A second embodiment of a canoe 40 is illustrated in Fig 10 where the tube 3 is mounted on a swivel 36 as before but offset from the side of the canoe 40. In this embodiment, the bracket 50 of the swivel 36 is configured to mount to the side wall of the canoe 40.

A third embodiment of a surf-ski 43 is illustrated in Figs. 11-14 where tube 3 and shaft 2 pass through the centre of the surf-ski 43. The engine 4 is above the supporting surface 44 and includes only one protective shroud 12 which is below the immersed surface 45. The surf-ski 43 is steerable by the user changing his weight distribution on the supporting surface 44.

The engine 4 is also encapsulated by a waterproof protective cover 47 that guards the engine 4 from being immersed when the surf-ski 43 moves through waves. The waterproof protective cover 47 is also fitted with a conventional snorkel breathing attachment (not illustrated) that allows air to pass through it and into the space defined by the interior of the waterproof protective cover 47 within which the engine 4 is contained. The snorkel contains a valve that allows the flow of air into the space to the engine 4 but prevents water from passing through the snorkel when the surf-ski 43 travels through waves. Such snorkels are conventionally found on many jet-skis.

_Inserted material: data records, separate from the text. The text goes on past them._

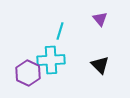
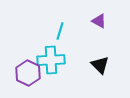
purple triangle: moved 1 px left, 2 px down; rotated 21 degrees counterclockwise
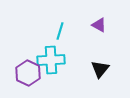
purple triangle: moved 4 px down
black triangle: moved 4 px down; rotated 24 degrees clockwise
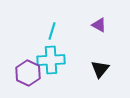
cyan line: moved 8 px left
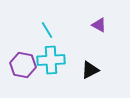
cyan line: moved 5 px left, 1 px up; rotated 48 degrees counterclockwise
black triangle: moved 10 px left, 1 px down; rotated 24 degrees clockwise
purple hexagon: moved 5 px left, 8 px up; rotated 15 degrees counterclockwise
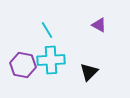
black triangle: moved 1 px left, 2 px down; rotated 18 degrees counterclockwise
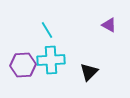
purple triangle: moved 10 px right
purple hexagon: rotated 15 degrees counterclockwise
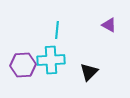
cyan line: moved 10 px right; rotated 36 degrees clockwise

It will be apparent that the above described embodiments provide many advantages. A low cost and light-weight propulsion unit is provided which is suitable for many applications in rivers, lakes, estuaries and the like.

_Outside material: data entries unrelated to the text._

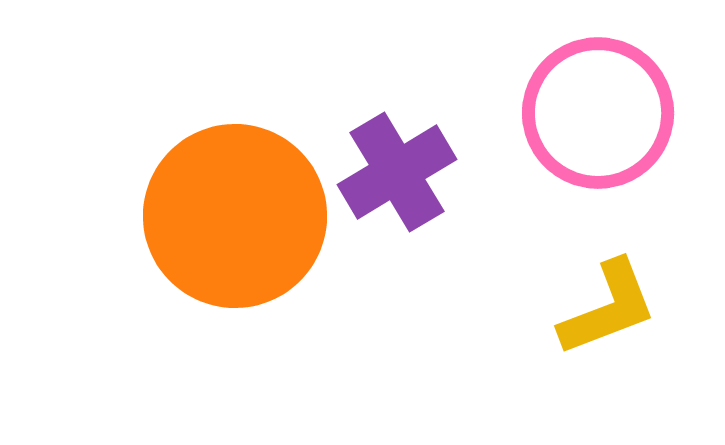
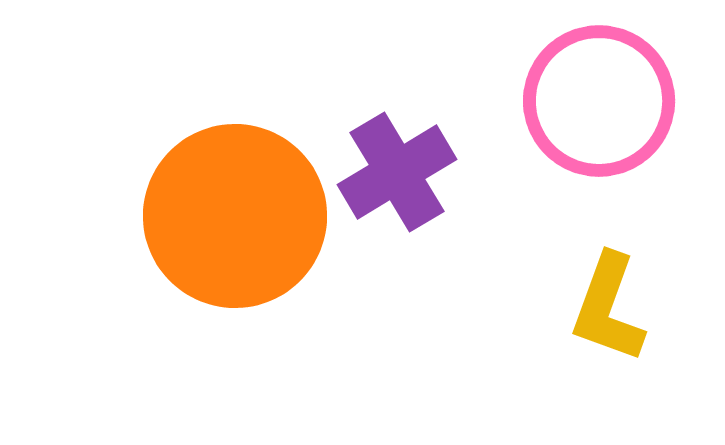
pink circle: moved 1 px right, 12 px up
yellow L-shape: rotated 131 degrees clockwise
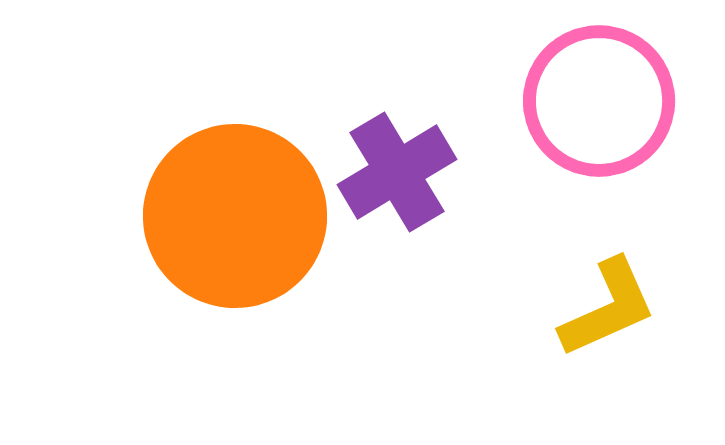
yellow L-shape: rotated 134 degrees counterclockwise
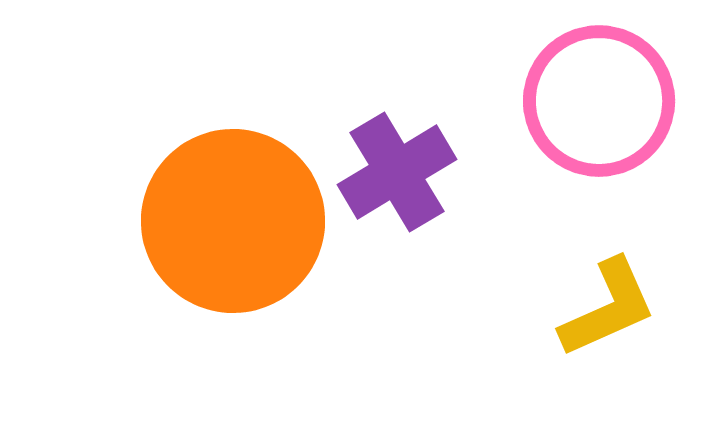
orange circle: moved 2 px left, 5 px down
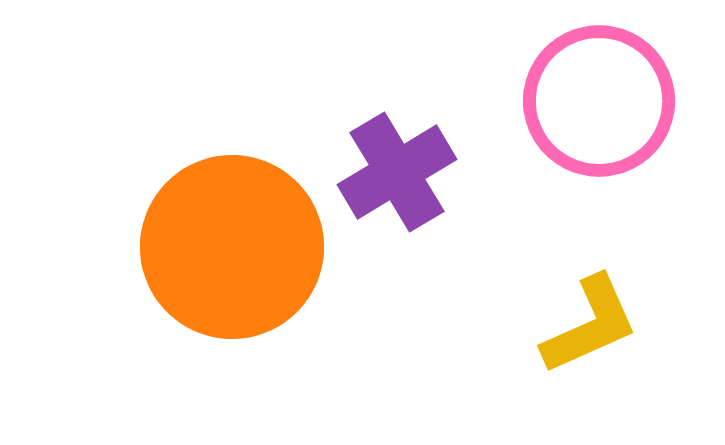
orange circle: moved 1 px left, 26 px down
yellow L-shape: moved 18 px left, 17 px down
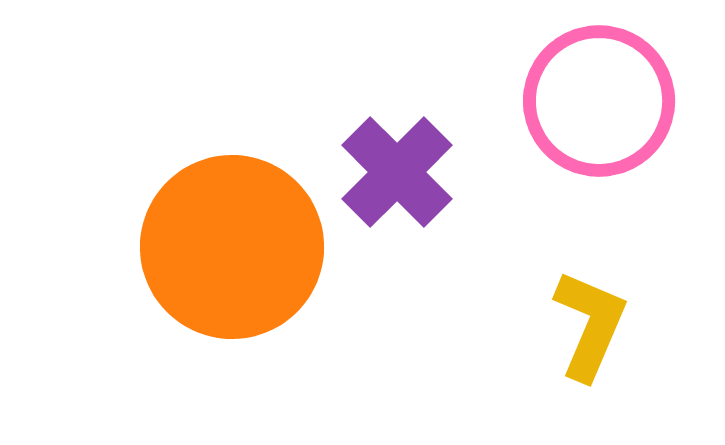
purple cross: rotated 14 degrees counterclockwise
yellow L-shape: rotated 43 degrees counterclockwise
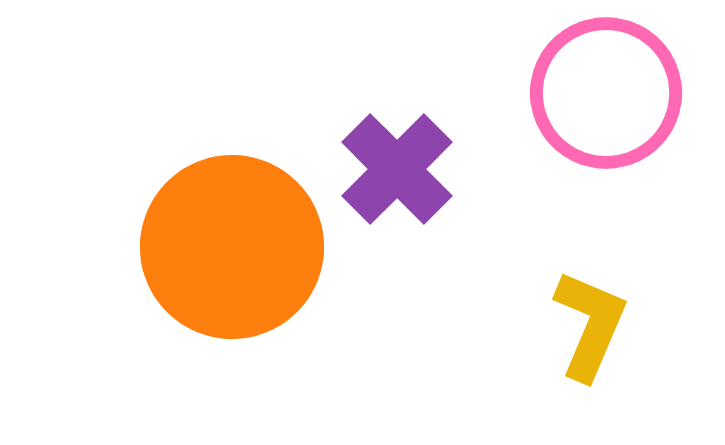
pink circle: moved 7 px right, 8 px up
purple cross: moved 3 px up
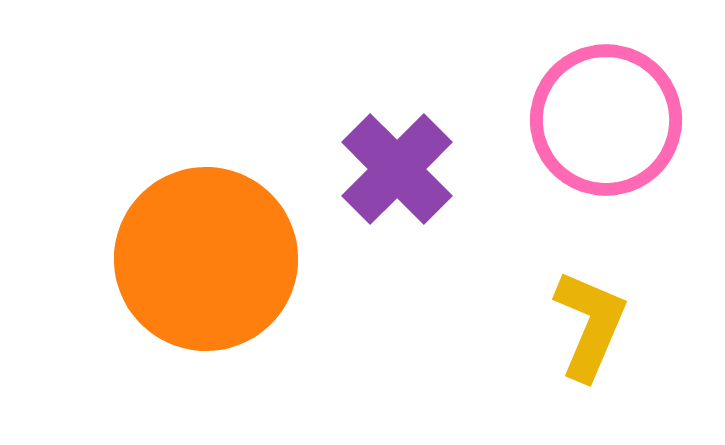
pink circle: moved 27 px down
orange circle: moved 26 px left, 12 px down
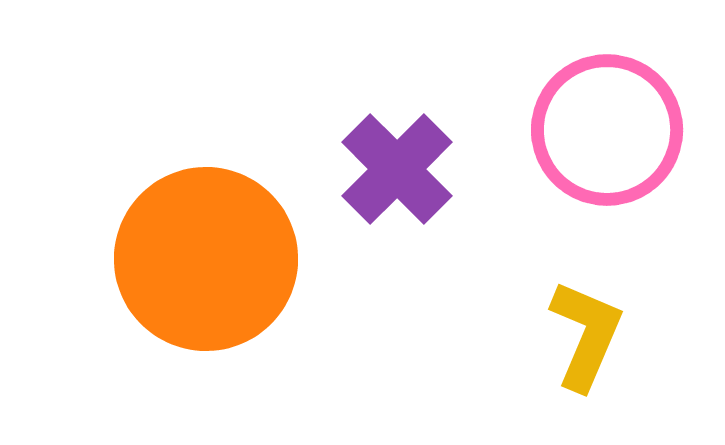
pink circle: moved 1 px right, 10 px down
yellow L-shape: moved 4 px left, 10 px down
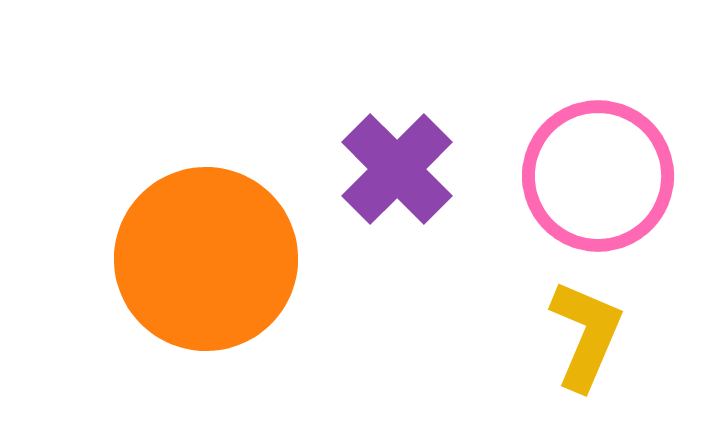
pink circle: moved 9 px left, 46 px down
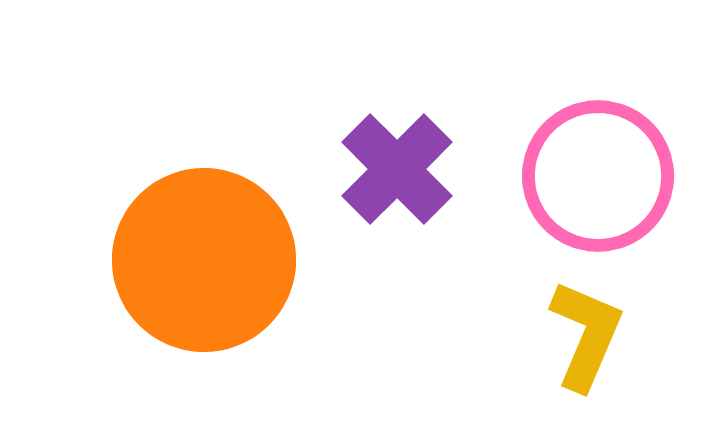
orange circle: moved 2 px left, 1 px down
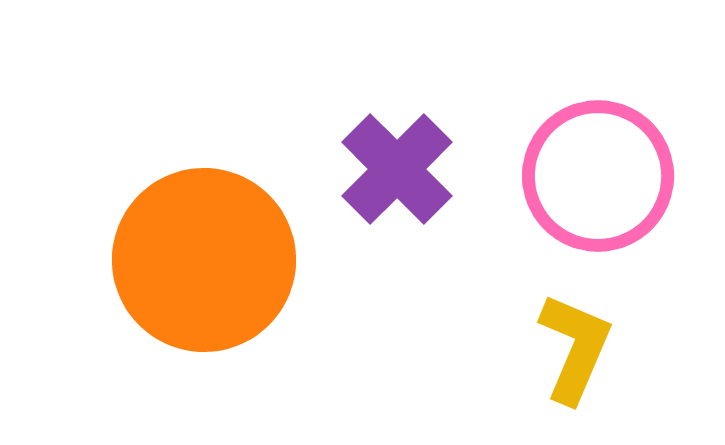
yellow L-shape: moved 11 px left, 13 px down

The foregoing describes only three embodiments of the present invention and modifications, obvious to those skilled in the art, can be made thereto without departing from the scope of the invention. For example, in addition to the swivel 36, the engine end of the tube 3 can be supported by the free end of a tiller like arrangement. Similarly, an electric motor can replace the petrol engine 4 and the term'engine'is understood to include such a motor.

The term"comprising"as used herein in is used in the inclusive sense of meaning"having" or"including"and not in the exclusive sense of"consisting only of'.